The Passover Festival or celebration is central to a biblical understanding of who Jesus was and what He did. The Passover originated when God passed over the land of Egypt and took the life of “every firstborn male in the land” (Ex. 11:5). In order to escape this final judgment on Egypt, each Hebrew household was to sacrifice an unblemished animal from “either the sheep or the goats” (Ex. 12:5). The animal was then to be eaten and a portion of the animal’s blood was to be “put on the two doorposts and the lintel of the houses where they eat them” (Ex. 12:7).
Trusting in the Blood
By placing the blood over the entrance to their homes, the people were symbolizing their trust in the blood of the sacrifice. It was this final “plague” on Egypt that convinced Pharaoh to let the people of God leave Egypt. The Passover event, therefore, became the defining act of God that secured their freedom from slavery. This event and the associated celebration was to become an annual celebration and would mark the beginning of the Jewish New Year (Ex. 12:2).
The Passover observance actually began on the 10th day of their month with the selection of the sacrificial animal (Ex. 12:3). It was then killed and eaten on the 14th day (Ex. 12:6). The Passover Festival was arguably the most important festival celebrated in the Jewish annual calendar. It commemorated their deliverance from Egyptian slavery and was an annual reminder of God’s great saving power.
Jesus Is the Lamb of God
Jesus deliberately chose to be crucified during the Passover observance. What we call the “Last Supper” (or “Lord’s Supper”) that Jesus shared with His disciples was the Passover meal being observed by all of the Jews that same evening. Thousands of Jews would come to Jerusalem each year to celebrate the Passover. John 12:12-13 tells us “the next day, when the large crowd that had come to the festival heard that Jesus was coming to Jerusalem, they took palm branches and went out to meet Him.” The “festival” to which the large crowds had come was the Passover Festival. This New Testament event is what we now call Jesus’ “triumphal entry” into Jerusalem. This happened on the Sunday before His crucifixion. We remember this day as “Palm Sunday.”

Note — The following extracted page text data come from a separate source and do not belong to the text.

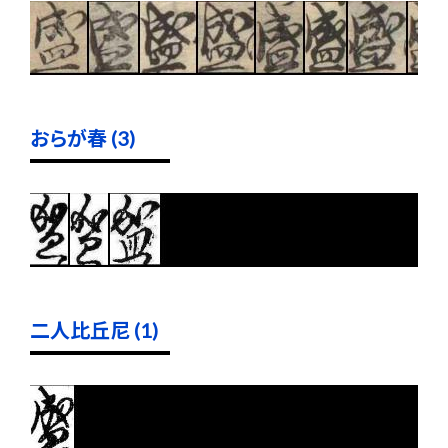
おらが春 (3)
二人比丘尼 (1)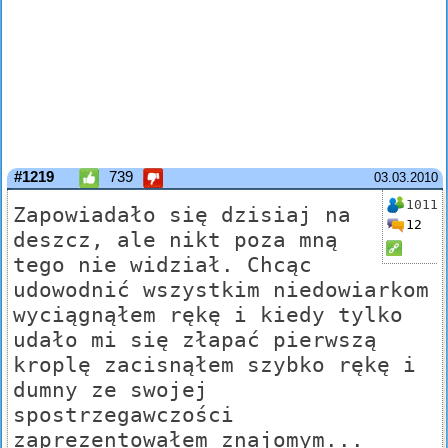
#1219
739
03.03.2010
1011
Zapowiadało się dzisiaj na
12
deszcz, ale nikt poza mną
tego nie widział. Chcąc
udowodnić wszystkim niedowiarkom
wyciągnąłem rękę i kiedy tylko
udało mi się złapać pierwszą
kroplę zacisnąłem szybko rękę i
dumny ze swojej
spostrzegawczości
zaprezentowałem znajomym...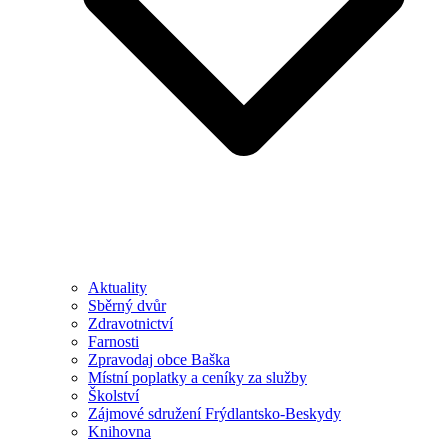
Aktuality
Sběrný dvůr
Zdravotnictví
Farnosti
Zpravodaj obce Baška
Místní poplatky a ceníky za služby
Školství
Zájmové sdružení Frýdlantsko-Beskydy
Knihovna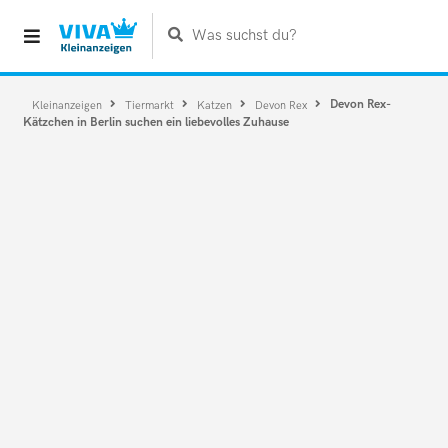
Was suchst du?
Devon Rex-
Kleinanzeigen
Tiermarkt
Katzen
Devon Rex
Kätzchen in Berlin suchen ein liebevolles Zuhause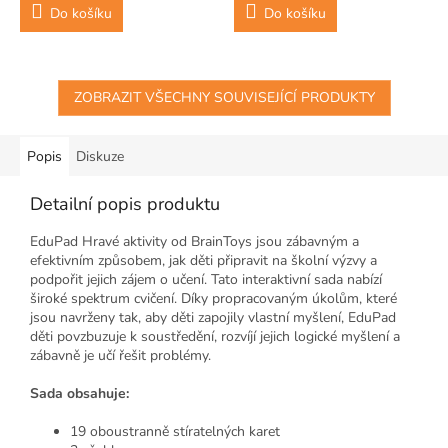
Do košíku
Do košíku
ZOBRAZIT VŠECHNY SOUVISEJÍCÍ PRODUKTY
Popis
Diskuze
Detailní popis produktu
EduPad Hravé aktivity od BrainToys jsou zábavným a
efektivním způsobem, jak děti připravit na školní výzvy a
podpořit jejich zájem o učení. Tato interaktivní sada nabízí
široké spektrum cvičení. Díky propracovaným úkolům, které
jsou navrženy tak, aby děti zapojily vlastní myšlení, EduPad
děti povzbuzuje k soustředění, rozvíjí jejich logické myšlení a
zábavně je učí řešit problémy.
Sada obsahuje:
19 oboustranně stíratelných karet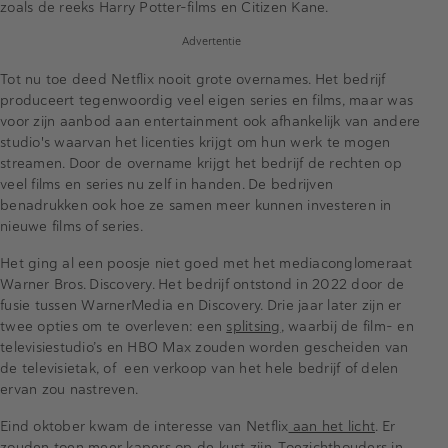
zoals de reeks Harry Potter-films en Citizen Kane.
Advertentie
Tot nu toe deed Netflix nooit grote overnames. Het bedrijf
produceert tegenwoordig veel eigen series en films, maar was
voor zijn aanbod aan entertainment ook afhankelijk van andere
studio's waarvan het licenties krijgt om hun werk te mogen
streamen. Door de overname krijgt het bedrijf de rechten op
veel films en series nu zelf in handen. De bedrijven
benadrukken ook hoe ze samen meer kunnen investeren in
nieuwe films of series.
Het ging al een poosje niet goed met het mediaconglomeraat
Warner Bros. Discovery. Het bedrijf ontstond in 2022 door de
fusie tussen WarnerMedia en Discovery. Drie jaar later zijn er
twee opties om te overleven: een
splitsing
, waarbij de film- en
televisiestudio’s en HBO Max zouden worden gescheiden van
de televisietak, of een verkoop van het hele bedrijf of delen
ervan zou nastreven.
Eind oktober kwam de interesse van Netflix
aan het licht
. Er
zouden toen
meer kapers op de kust zijn
. Toezichthouders in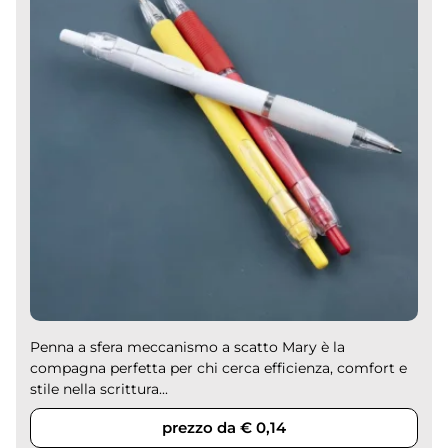
assicurando che questi capi possano essere
indossati con orgoglio per lungo tempo.
Penna a sfera meccanismo a scatto Mary è la
compagna perfetta per chi cerca efficienza, comfort e
stile nella scrittura...
prezzo da € 0,14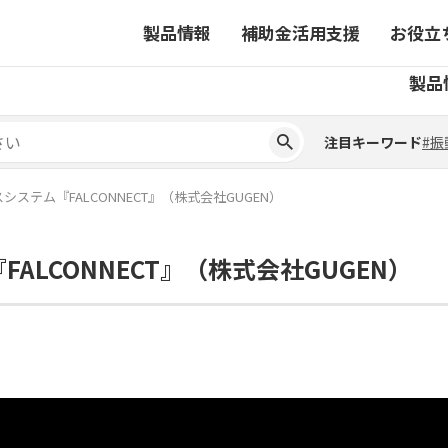
製品情報
補助金活用支援
お役立
注目キーワード
#振
製品
ーから探す
対象製品一覧
ちコラム
事業から探す
補助金ヘルプデスク
4コマ漫画でわかる取扱製
注目キーワード
#振
ーから探す
対象製品一覧
ちコラム
事業から探す
補助金ヘルプデスク
4コマ漫画でわかる取扱製
ピックアップ製品
ステム『FALCONNECT』（株式会社GUGEN）
ピックアップ製品
LCONNECT』（株式会社GUGEN）
ーションサイト
ーションサイト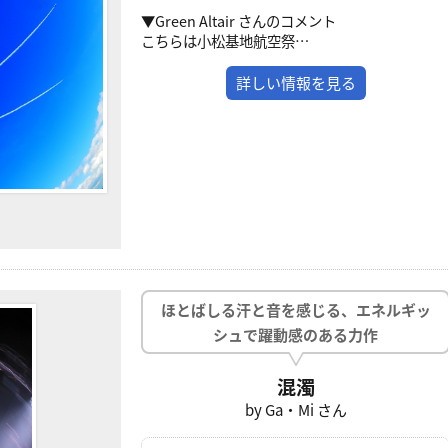
▼Green Altair さんのコメント
こちらは小松基地航空祭…
詳しい情報を見る
ほとばしる汗と音を感じる、エネルギッ
シュで躍動感のある力作
混濁
by Ga・Mi さん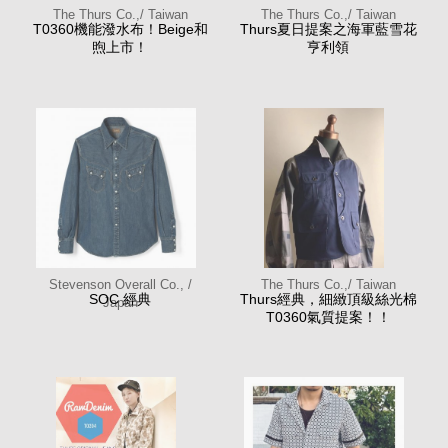
The Thurs Co.,/ Taiwan
The Thurs Co.,/ Taiwan
T0360機能潑水布！Beige和
Thurs夏日提案之海軍藍雪花
煦上市！
亨利領
Stevenson Overall Co., /
The Thurs Co.,/ Taiwan
SOC 經典
Thurs經典，細緻頂級絲光棉
Japan
T0360氣質提案！！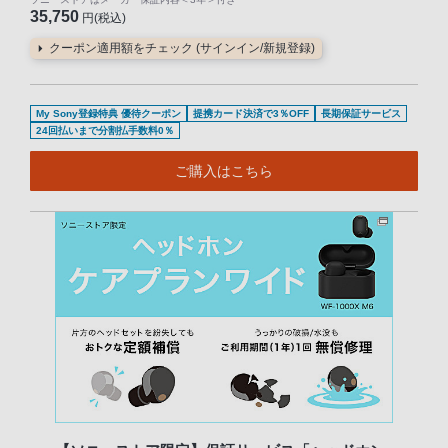
35,750
円(税込)
クーポン適用額をチェック (サインイン/新規登録)
My Sony登録特典 優待クーポン
提携カード決済で3％OFF
長期保証サービス
24回払いまで分割払手数料0％
ご購入はこちら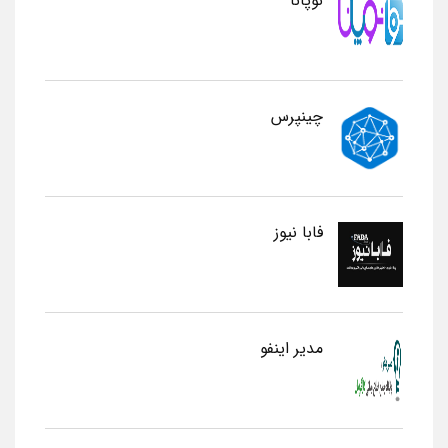
نوپانا
چینپرس
فابا نیوز
مدیر اینفو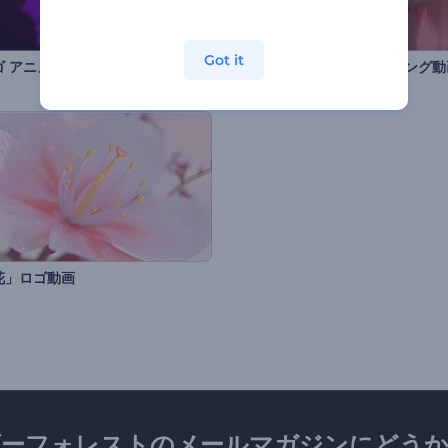
Got it
ゴ アニメーション
「ファッション」オープニング動
花」ロゴ動画
ダーフォレストのメールマガジンにどうか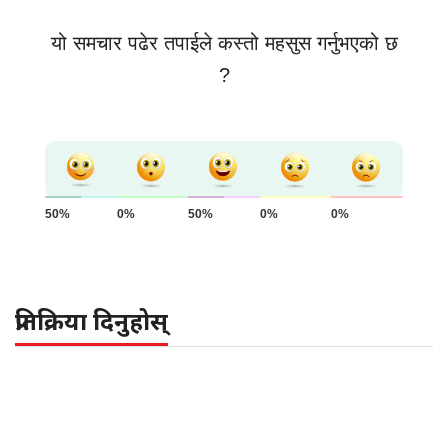
यो समचार पढेर तपाईले कस्तो महसुस गर्नुभएको छ
?
50%
0%
50%
0%
0%
प्रतिक्रिया दिनुहोस्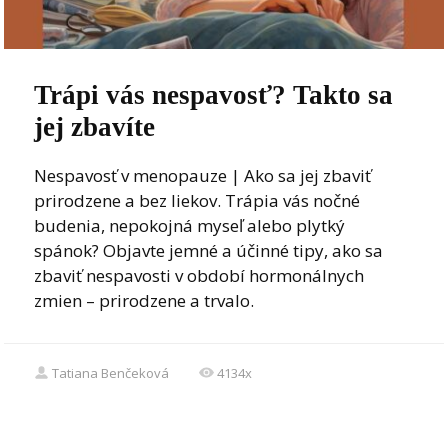
Trápi vás nespavosť? Takto sa
jej zbavíte
Nespavosť v menopauze | Ako sa jej zbaviť
prirodzene a bez liekov. Trápia vás nočné
budenia, nepokojná myseľ alebo plytký
spánok? Objavte jemné a účinné tipy, ako sa
zbaviť nespavosti v období hormonálnych
zmien – prirodzene a trvalo.
Tatiana Benčeková
4134x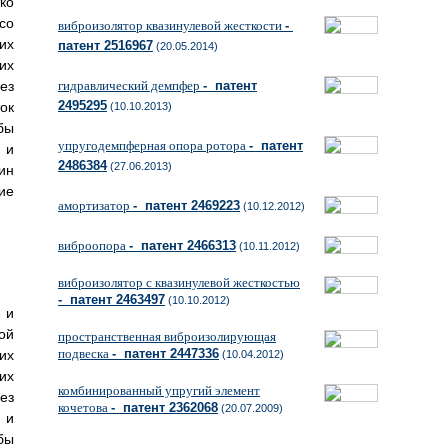
ко
со
виброизолятор квазинулевой жесткости
-
их
патент 2516967
(20.05.2014)
их
ез
гидравлический демпфер
- патент
2495295
ок
(10.10.2013)
бы
упругодемпферная опора ротора
- патент
 и
2486384
(27.06.2013)
ин
ие
амортизатор
- патент 2469223
(10.12.2012)
виброопора
- патент 2466313
(10.11.2012)
виброизолятор с квазинулевой жесткостью
- патент 2463497
(10.10.2012)
 и
ой
пространственная виброизолирующая
подвеска
- патент 2447336
их
(10.04.2012)
их
комбинированный упругий элемент
ез
кочетова
- патент 2362068
(20.07.2009)
 и
бы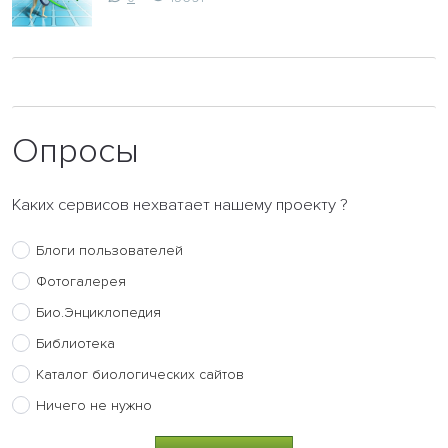
Опросы
Каких сервисов нехватает нашему проекту ?
Блоги пользователей
Фотогалерея
Био.Энциклопедия
Библиотека
Каталог биологических сайтов
Ничего не нужно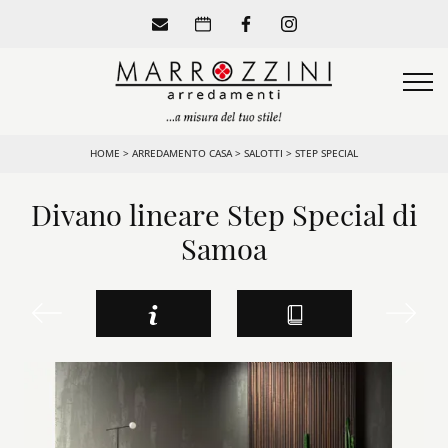
HOME
>
ARREDAMENTO CASA
>
SALOTTI
>
STEP SPECIAL
Divano lineare Step Special di
Samoa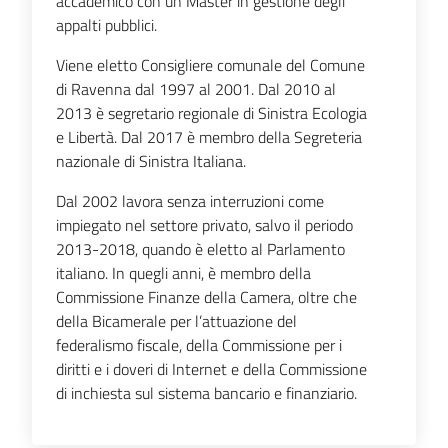
accademico con un Master in gestione degli
e
appalti pubblici.
d
i
Viene eletto Consigliere comunale del Comune
G
di Ravenna dal 1997 al 2001. Dal 2010 al
i
2013 è segretario regionale di Sinistra Ecologia
u
e Libertà. Dal 2017 è membro della Segreteria
n
nazionale di Sinistra Italiana.
t
Dal 2002 lavora senza interruzioni come
a
impiegato nel settore privato, salvo il periodo
2013-2018, quando è eletto al Parlamento
italiano. In quegli anni, è membro della
Commissione Finanze della Camera, oltre che
della Bicamerale per l’attuazione del
federalismo fiscale, della Commissione per i
Regione
Emilia-
diritti e i doveri di Internet e della Commissione
Romagna
di inchiesta sul sistema bancario e finanziario.
Regione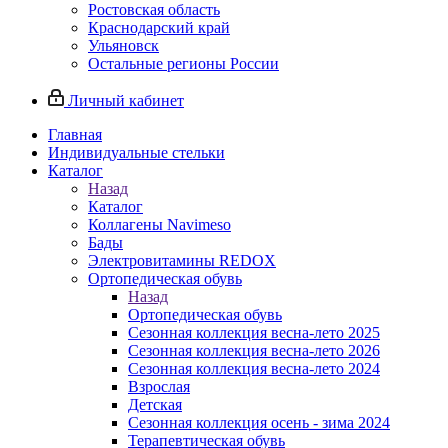
Ростовская область
Краснодарский край
Ульяновск
Остальные регионы России
Личный кабинет
Главная
Индивидуальные стельки
Каталог
Назад
Каталог
Коллагены Navimeso
Бады
Электровитамины REDOX
Ортопедическая обувь
Назад
Ортопедическая обувь
Сезонная коллекция весна-лето 2025
Сезонная коллекция весна-лето 2026
Сезонная коллекция весна-лето 2024
Взрослая
Детская
Сезонная коллекция осень - зима 2024
Терапевтическая обувь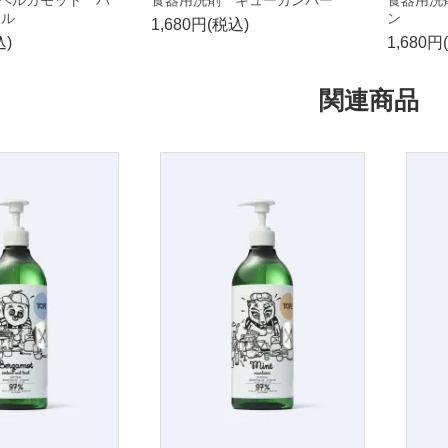
ジル
ン
1,680円(税込)
込)
1,680円
関連商品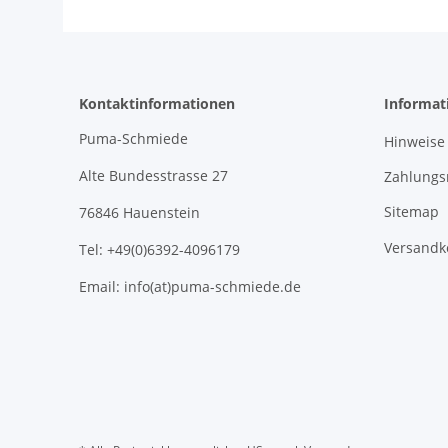
Kontaktinformationen
Informat
Puma-Schmiede
Hinweise
Alte Bundesstrasse 27
Zahlungs
Sitemap
76846 Hauenstein
Versandk
Tel: +49(0)6392-4096179
Email: info(at)puma-schmiede.de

By choosing to be crucified during the Passover, Jesus was identifying Himself as the final Passover sacrifice. Just as the early Hebrews were to trust in the blood of the first sacrificial animal, so we are now to trust in the blood of the final sacrifice of Jesus. And, just as those early Hebrews consumed the sacrificial animal and claimed its saving power, so God’s people today observe the sacrifice of Jesus by partaking in the observance of the Lord’s Supper.
The Passover and Easter
When John the Baptist saw Jesus coming to be baptized, he declared, “Here is the Lamb of God, who takes away the sin of the world” (John 1:29). Paul referred to Jesus as “Christ our Passover” (1 Cor. 5:7). The Easter season is when most Christians observe the New Testament “Passover” today. When Jesus died on the cross, He was the final passover lamb who was sacrificed for our sins. Now we trust in His blood to bring us salvation and celebrate that sacrifice on Good Friday.